I have a tendency to clench my jaw. When I am stressed or upset or have something gnawing at me, my jaw becomes tight and I start holding my breath. I don’t mean to do this, it is just a habit that I don’t know how to stop. I am the person that likes everyone, I am the one that gets shy people to talk and angry people to laugh. I HATE when people are angry!

So, I know what kind of day I have had when I get home and have a sore jaw.

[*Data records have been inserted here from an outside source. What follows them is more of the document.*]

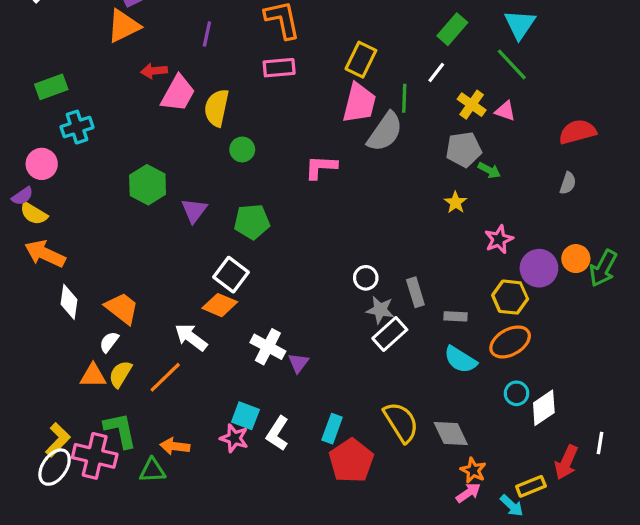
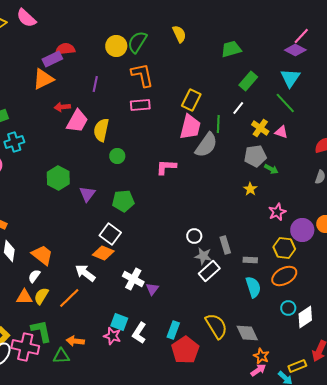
cyan semicircle: (460, 360) -> (253, 287), turned -140

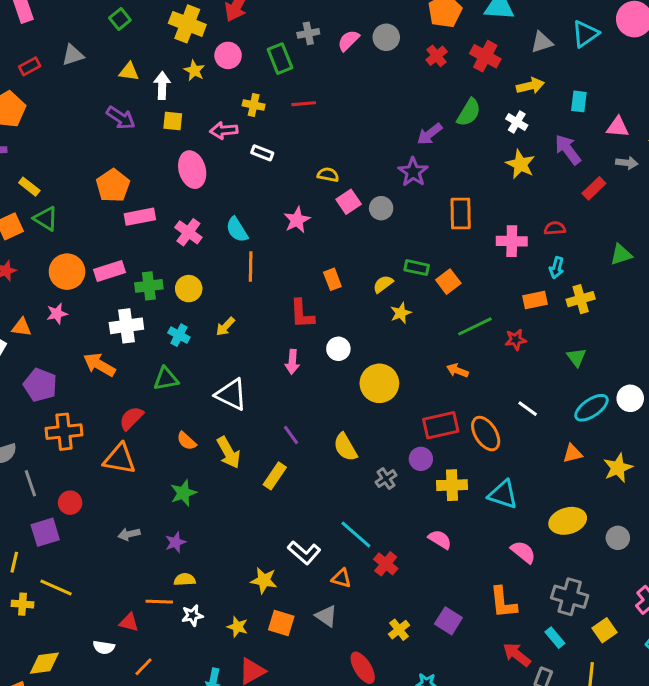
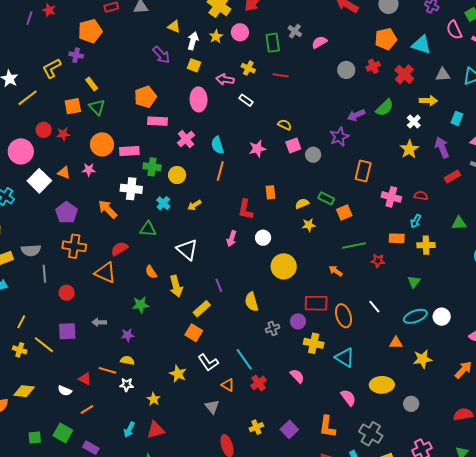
gray cross: (308, 33) -> (295, 31), turned 32
gray circle: (386, 37) -> (346, 70), moved
purple square: (45, 532) -> (67, 331), moved
orange square: (281, 623) -> (194, 333), moved

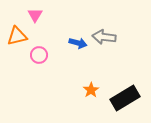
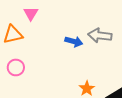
pink circle: (39, 55) -> (16, 67), moved

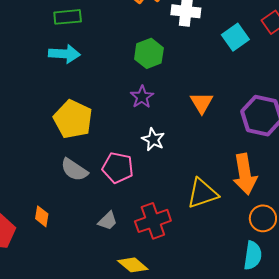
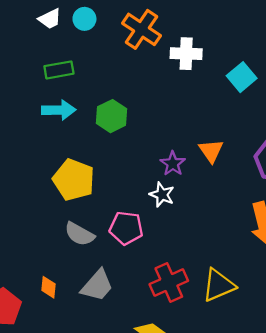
green hexagon: (149, 53) -> (112, 116), moved
purple star: (142, 97) -> (173, 164), moved
yellow triangle: (202, 193) -> (218, 285), moved
gray trapezoid: (108, 221) -> (97, 286), moved, size x1.6

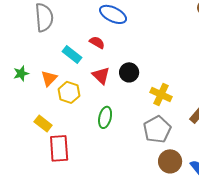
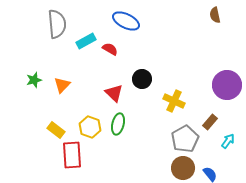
cyan rectangle: (72, 54) -> (86, 41), moved, turned -66
red triangle: (101, 75) -> (114, 93), moved
yellow hexagon: (69, 92) -> (90, 127), moved
gray pentagon: (157, 129) -> (185, 139), moved

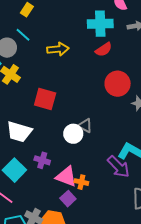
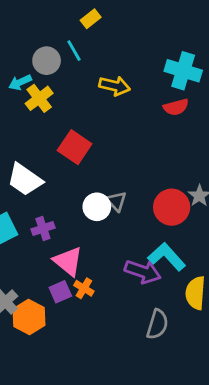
red circle: (118, 84) -> (172, 207), moved
purple cross: (42, 160) -> (43, 229), turned 35
purple arrow: (118, 167) -> (143, 272), turned -45
orange cross: (81, 182) -> (84, 288), moved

I know that the food industry is a pretty harsh place to be. Dealing with food, first of all, then dealing with the consumers. But I love what I do and there is more good than bad. 98% of my customers are extremely happy and I love to see their faces when picking up a cake that they ordered. Especially the kids! Those faces are priceless! I love it! I love coming home and my kids hugging me and telling me that I smell sweet, I love bringing people cupcakes when they are down, and I love the donation work that I give to the people that really need it. Everything about it fulfills me. I am very lucky to be able to do what I love, it’s just dealing with the hard long hours and the stress that takes away from that. Good and bad, there is a very fine line in the food business, and to all of those who own or run a business and have to manage everything, kudos to you! It just makes you want to have more fun on the days you have off! ha ha!